Jadi, dia adalah seorang ibu tunggal, mungkin pernah menjalin hubungan dengan seseorang yang tidak ingin bertanggung jawab. Di dalam map itu juga terdapat foto mereka berdua, diambil dari kejauhan. Sophie tampak sangat cantik. Menjadi seorang ibu sangat cocok untuknya, dan anak itu, dengan rambut hitam, terlihat sangat menggemaskan dari kejauhan.
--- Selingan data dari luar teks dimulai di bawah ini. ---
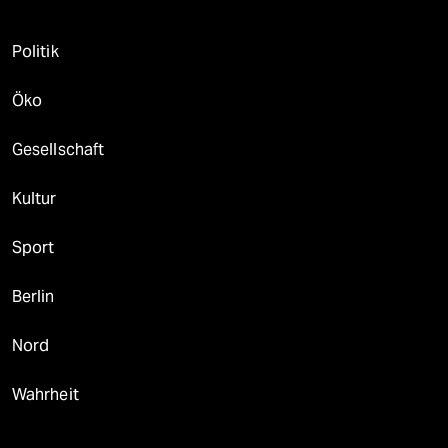
Politik
Öko
Gesellschaft
Kultur
Sport
Berlin
Nord
Wahrheit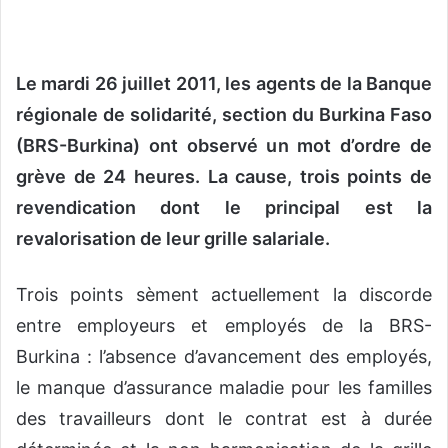
o
y
e
Le mardi 26 juillet 2011, les agents de la Banque
r
u
régionale de solidarité, section du Burkina Faso
n
(BRS-Burkina) ont observé un mot d’ordre de
c
grève de 24 heures. La cause, trois points de
o
revendication dont le principal est la
u
r
revalorisation de leur grille salariale.
r
i
Trois points sèment actuellement la discorde
e
entre employeurs et employés de la BRS-
l
Burkina : l’absence d’avancement des employés,
le manque d’assurance maladie pour les familles
des travailleurs dont le contrat est à durée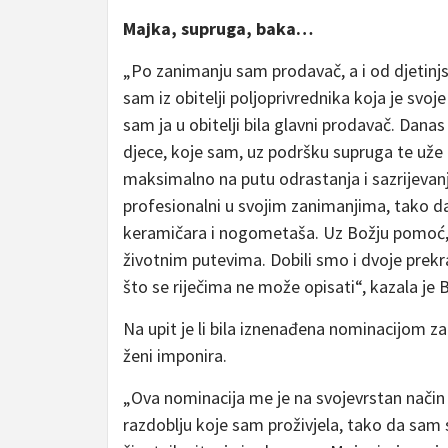
Majka, supruga, baka…
„Po zanimanju sam prodavač, a i od djetinjst
sam iz obitelji poljoprivrednika koja je svoj
sam ja u obitelji bila glavni prodavač. Da
djece, koje sam, uz podršku supruga te uže i 
maksimalno na putu odrastanja i sazrijevanja
profesionalni u svojim zanimanjima, tako d
keramičara i nogometaša. Uz Božju pomoć, na
životnim putevima. Dobili smo i dvoje prekr
što se riječima ne može opisati“, kazala je 
Na upit je li bila iznenađena nominacijom za
ženi imponira.
„Ova nominacija me je na svojevrstan način
razdoblju koje sam proživjela, tako da sam 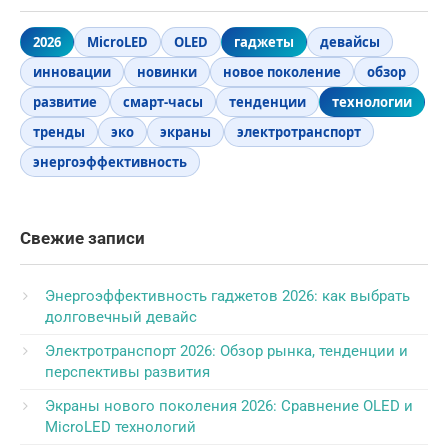
2026
MicroLED
OLED
гаджеты
девайсы
инновации
новинки
новое поколение
обзор
развитие
смарт-часы
тенденции
технологии
тренды
эко
экраны
электротранспорт
энергоэффективность
Свежие записи
Энергоэффективность гаджетов 2026: как выбрать
долговечный девайс
Электротранспорт 2026: Обзор рынка, тенденции и
перспективы развития
Экраны нового поколения 2026: Сравнение OLED и
MicroLED технологий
Nicolas memisahkan foto-foto itu dan termenung lama. Ia kembali mengambil satu foto sang anak dan mengamati lebih saksama. Ia menahan napas. Ia mengenali sorot mata dan garis wajah itu. Sophie Elena Monroe Hart. Tidak ada keraguan lagi. Wanita itu telah mempermainkannya.
Ia segera meraih telepon dan menghubungi sekretarisnya.
"Lorena, batalkan semua pertemuan untuk minggu ini! Aku akan melakukan perjalanan. Minta sopir datang ke rumahku untuk mengambil koper, dan hubungi bandara siapkan jet. Aku ingin berangkat sore ini. Tujuanku Virginia."
Ia menelepon rumahnya, dan Hector, kepala pelayan menjawab.
"Hector, siapkan koperku untuk perjalanan satu minggu. Aku berangkat hari ini, dan sopir akan menjemputnya. Aku tidak tahu kapan akan kembali."
Jika semua dugaannya benar, Sophie Monroe akan berharap dia tidak pernah dilahirkan. Nicolas memasukkan dokumen ke dalam tas kerja, mengambil mantel, lalu keluar dari ruangannya dengan langkah cepat. Sekretarisnya, Lorena, menatapnya dengan terkejut melihat wajah Nicolas Virelli yang dipenuhi kemarahan.